## [Records provided]
- Opening Delimiter -
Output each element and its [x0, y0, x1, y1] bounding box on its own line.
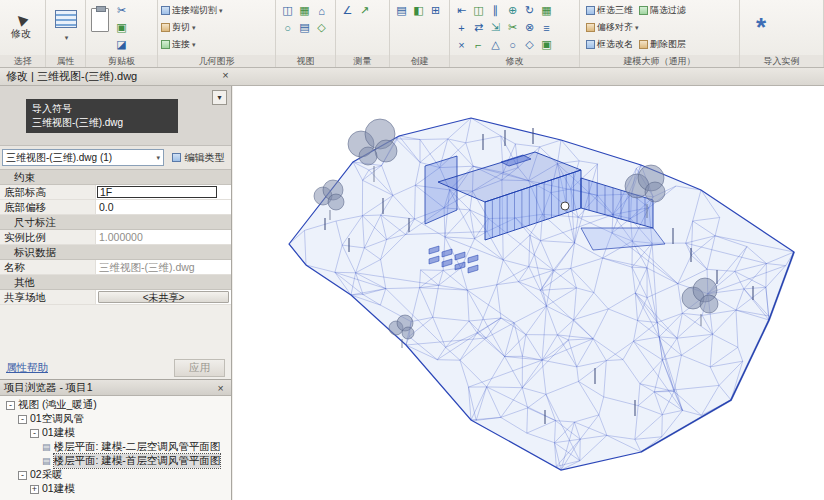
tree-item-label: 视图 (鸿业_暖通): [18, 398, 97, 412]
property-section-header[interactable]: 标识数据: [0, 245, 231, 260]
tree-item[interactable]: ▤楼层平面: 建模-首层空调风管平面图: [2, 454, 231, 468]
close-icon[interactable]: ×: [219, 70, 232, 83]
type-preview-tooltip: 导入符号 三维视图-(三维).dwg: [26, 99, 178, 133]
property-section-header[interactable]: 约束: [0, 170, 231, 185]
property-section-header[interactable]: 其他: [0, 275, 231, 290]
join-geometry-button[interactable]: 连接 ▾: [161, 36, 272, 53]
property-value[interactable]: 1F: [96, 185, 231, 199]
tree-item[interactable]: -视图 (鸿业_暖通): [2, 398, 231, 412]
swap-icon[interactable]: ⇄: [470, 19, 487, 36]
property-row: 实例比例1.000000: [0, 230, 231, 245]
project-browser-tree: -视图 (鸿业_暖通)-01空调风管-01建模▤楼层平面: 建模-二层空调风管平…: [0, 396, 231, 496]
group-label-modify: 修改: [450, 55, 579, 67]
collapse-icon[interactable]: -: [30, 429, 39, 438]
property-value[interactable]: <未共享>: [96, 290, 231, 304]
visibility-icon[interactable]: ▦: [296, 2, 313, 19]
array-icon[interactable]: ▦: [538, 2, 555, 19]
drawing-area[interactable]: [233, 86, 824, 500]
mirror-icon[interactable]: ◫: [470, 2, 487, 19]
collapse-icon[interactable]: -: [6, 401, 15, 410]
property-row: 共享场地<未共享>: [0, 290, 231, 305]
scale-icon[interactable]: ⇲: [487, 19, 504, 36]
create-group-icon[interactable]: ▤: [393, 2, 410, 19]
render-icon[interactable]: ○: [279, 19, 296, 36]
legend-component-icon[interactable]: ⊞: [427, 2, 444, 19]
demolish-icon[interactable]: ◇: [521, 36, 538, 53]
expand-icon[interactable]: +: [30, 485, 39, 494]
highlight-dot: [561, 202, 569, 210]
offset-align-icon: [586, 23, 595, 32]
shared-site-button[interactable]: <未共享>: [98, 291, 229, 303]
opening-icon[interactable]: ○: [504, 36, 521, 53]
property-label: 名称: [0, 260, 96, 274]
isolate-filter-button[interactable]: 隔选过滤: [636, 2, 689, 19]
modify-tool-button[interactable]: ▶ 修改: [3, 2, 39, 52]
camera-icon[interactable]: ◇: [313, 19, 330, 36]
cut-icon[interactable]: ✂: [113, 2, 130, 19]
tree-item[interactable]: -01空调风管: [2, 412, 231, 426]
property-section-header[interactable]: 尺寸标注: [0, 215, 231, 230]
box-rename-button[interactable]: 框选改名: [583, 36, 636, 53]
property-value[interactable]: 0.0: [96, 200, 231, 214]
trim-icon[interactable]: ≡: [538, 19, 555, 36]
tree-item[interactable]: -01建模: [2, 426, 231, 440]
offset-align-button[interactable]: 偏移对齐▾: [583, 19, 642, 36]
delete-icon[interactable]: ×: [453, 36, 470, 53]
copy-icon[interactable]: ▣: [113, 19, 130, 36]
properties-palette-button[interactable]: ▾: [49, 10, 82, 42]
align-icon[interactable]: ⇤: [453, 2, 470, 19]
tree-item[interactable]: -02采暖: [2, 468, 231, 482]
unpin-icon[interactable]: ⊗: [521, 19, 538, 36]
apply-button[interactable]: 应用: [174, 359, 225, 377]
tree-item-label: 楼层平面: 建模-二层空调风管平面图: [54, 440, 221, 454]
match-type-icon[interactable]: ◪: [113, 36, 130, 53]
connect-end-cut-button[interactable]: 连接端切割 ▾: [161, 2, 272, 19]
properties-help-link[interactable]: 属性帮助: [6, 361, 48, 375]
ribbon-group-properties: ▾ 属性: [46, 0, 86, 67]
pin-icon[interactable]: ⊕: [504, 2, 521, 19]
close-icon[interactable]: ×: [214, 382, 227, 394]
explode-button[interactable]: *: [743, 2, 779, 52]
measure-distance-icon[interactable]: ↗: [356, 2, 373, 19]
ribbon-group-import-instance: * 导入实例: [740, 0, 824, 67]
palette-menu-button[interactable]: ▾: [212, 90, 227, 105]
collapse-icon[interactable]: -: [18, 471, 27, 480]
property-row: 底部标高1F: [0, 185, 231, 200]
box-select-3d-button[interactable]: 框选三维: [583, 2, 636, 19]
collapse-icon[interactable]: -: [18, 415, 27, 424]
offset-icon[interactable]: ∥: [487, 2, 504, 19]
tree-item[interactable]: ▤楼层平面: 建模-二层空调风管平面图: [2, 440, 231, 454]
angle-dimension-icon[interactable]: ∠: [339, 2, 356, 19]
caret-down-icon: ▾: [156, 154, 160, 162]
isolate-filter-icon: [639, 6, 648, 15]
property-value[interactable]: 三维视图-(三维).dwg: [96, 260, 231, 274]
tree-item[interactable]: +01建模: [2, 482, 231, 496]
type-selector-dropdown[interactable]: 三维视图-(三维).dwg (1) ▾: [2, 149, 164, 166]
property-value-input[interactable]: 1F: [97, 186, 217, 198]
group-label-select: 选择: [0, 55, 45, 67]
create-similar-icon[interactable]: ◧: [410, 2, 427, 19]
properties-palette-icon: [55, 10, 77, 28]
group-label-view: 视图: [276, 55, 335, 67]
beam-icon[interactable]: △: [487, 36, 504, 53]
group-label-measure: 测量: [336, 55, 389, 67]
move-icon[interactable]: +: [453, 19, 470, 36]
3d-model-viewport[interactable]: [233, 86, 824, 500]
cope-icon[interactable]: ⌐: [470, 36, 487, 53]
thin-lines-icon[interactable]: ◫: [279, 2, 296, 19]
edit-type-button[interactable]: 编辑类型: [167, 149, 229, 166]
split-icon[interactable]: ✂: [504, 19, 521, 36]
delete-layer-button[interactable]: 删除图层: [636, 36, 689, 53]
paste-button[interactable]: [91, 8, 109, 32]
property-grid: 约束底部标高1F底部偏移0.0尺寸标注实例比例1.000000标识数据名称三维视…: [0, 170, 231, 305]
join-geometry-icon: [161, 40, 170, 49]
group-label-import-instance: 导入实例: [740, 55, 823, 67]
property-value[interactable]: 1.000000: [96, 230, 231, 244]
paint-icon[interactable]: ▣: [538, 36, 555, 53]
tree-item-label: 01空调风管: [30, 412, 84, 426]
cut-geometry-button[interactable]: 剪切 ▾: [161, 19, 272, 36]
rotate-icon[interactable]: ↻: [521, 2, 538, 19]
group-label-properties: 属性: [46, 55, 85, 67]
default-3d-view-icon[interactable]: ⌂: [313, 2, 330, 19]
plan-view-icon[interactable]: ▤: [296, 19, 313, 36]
- Closing Delimiter -
## [About this exercise]
Among the lines above, find those that contain the word "align" and copy them.

## [Result for this task]
offset-align-icon: [586, 23, 595, 32]
offset-align-button[interactable]: 偏移对齐▾: [583, 19, 642, 36]
align-icon[interactable]: ⇤: [453, 2, 470, 19]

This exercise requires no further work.